Annotated GATE corpora for measuring accuracy of hypernym discovery
The experimental results can be verified by comparing the "aggr" and "thd" annotation sets in the provided GATE corpora using the GATE Corpus Quality Assurance tool.
The annotations are provided in GATE document format (XML-serialized).
The individual documents contain following annotations:
- aggr annotation set: h annotation on hypernym if at leat two annotators agreed on it
- ann1 annotation set: h annotation on hypernym assigned by annotator 1
- ann2 annotation set: h annotation on hypernym assigned by annotator 2
- ann3 annotation set: h annotation on hypernym assigned by annotator 3 *
- thd annotation set: annotations created by THD
- h hypernym assigned by THD
- harticle helper annotation on article preceding the hypernym assigned by thd
- Token (contains POS tag as feature), SpaceToken, Split (EN only), Sentence (EN only) annotations created by GATE and TreeTagger (NL, DE).

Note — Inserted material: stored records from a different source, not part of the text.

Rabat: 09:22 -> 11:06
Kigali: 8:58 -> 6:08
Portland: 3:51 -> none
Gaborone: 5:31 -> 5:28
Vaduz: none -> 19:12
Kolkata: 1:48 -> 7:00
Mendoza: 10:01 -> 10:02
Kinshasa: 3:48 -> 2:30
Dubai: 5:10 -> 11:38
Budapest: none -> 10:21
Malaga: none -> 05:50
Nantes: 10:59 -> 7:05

* Note: Annotator 3 processed all documents in English corpus, and only documents without agreement between annotator 1 and annotator 2 for German and Dutch.

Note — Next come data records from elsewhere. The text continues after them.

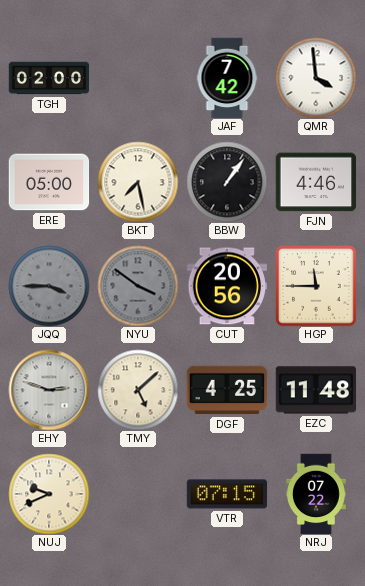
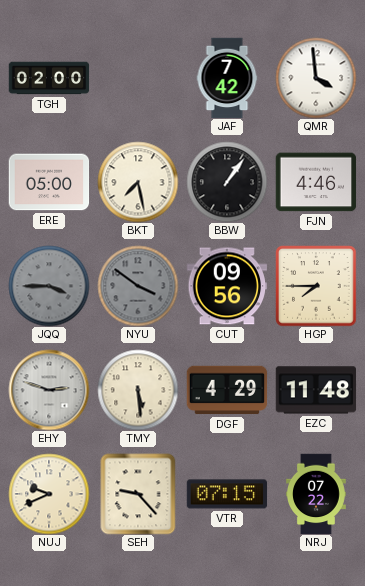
CUT: 20:56 -> 09:56
HGP: 11:45 -> 7:45
TMY: 5:08 -> 5:29
DGF: 4:25 -> 4:29
SEH: none -> 9:23
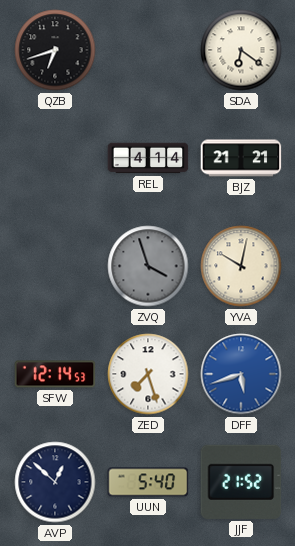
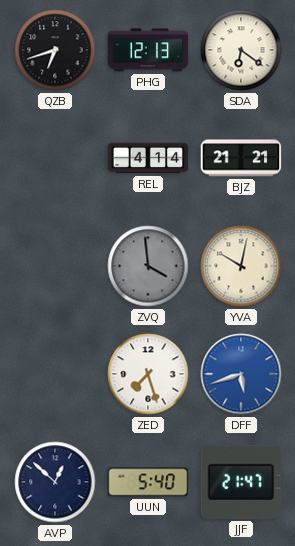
PHG: none -> 12:13
ZVQ: 3:57 -> 3:59
SFW: 12:14 -> none
JJF: 21:52 -> 21:47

The documents have following document features:
- article_title: title of the Wikipedia article
- dbpedia_url: DBpedia resource URL
- lang: language of the source Wikipedia (en/nl/de)
- thd_type: the result of interannotator agreement on hypernym
- '' (empty string): at least two annotators have not marked any hypernym
- '__ANNDISAGR__': no agreement between at least two annotators
- other value: the hypernym at least two annotators have agreed upon
- db_type_x (x=0,...,n): the set of resources linked using rdf:type relation to dbpedia_url in DBpedia.

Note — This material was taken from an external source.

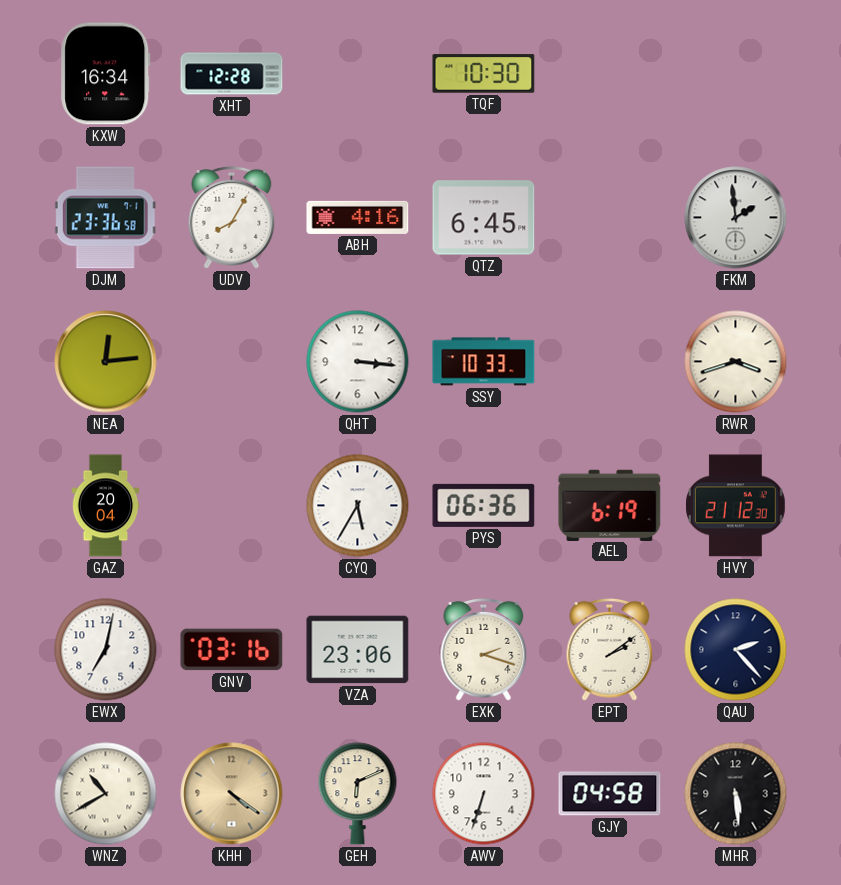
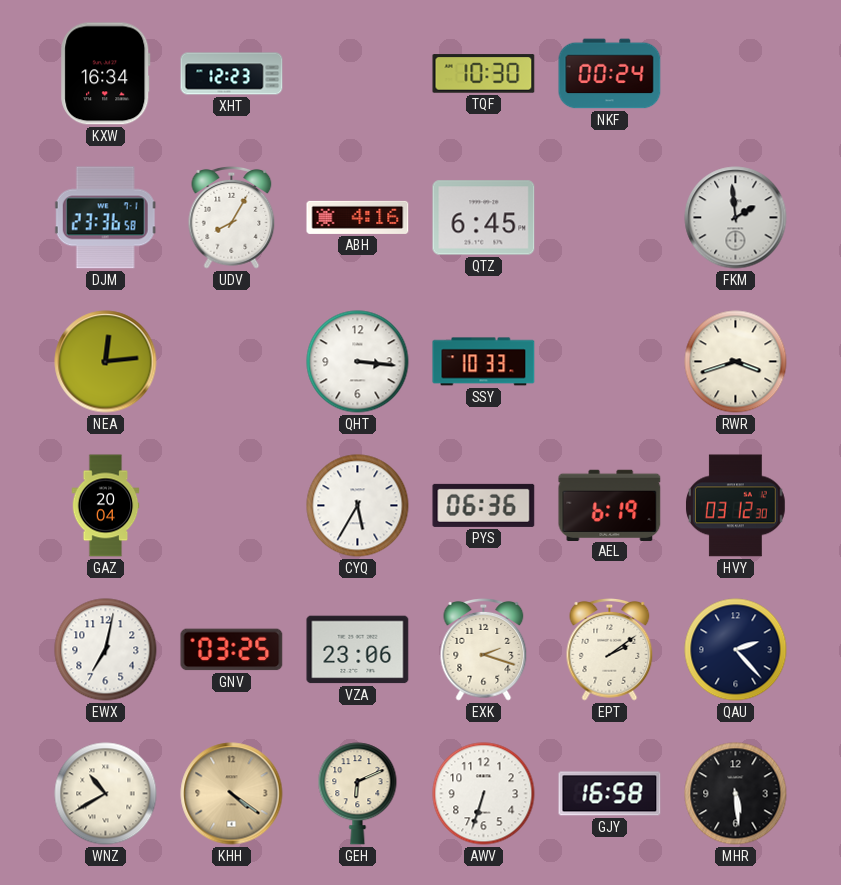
XHT: 12:28 -> 12:23
NKF: none -> 00:24
HVY: 21:12 -> 03:12
GNV: 03:16 -> 03:25
GJY: 04:58 -> 16:58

- thdMatchType: result of comparison of thd_type with the last part of db_type_x url (after last forward slash) using the comparison script
- precise: one of db_type_x name matches the hypernym,
- ends with: one of db_type_x name ends with the hypernym as its substring,
- contains: hypernym is a substring of the db_type_x,
- no rdf:type: there is no db_type_x, but hypernym was discovered,
- no hypernym: hypernym was not discovered,
- no match: neither of the above applies.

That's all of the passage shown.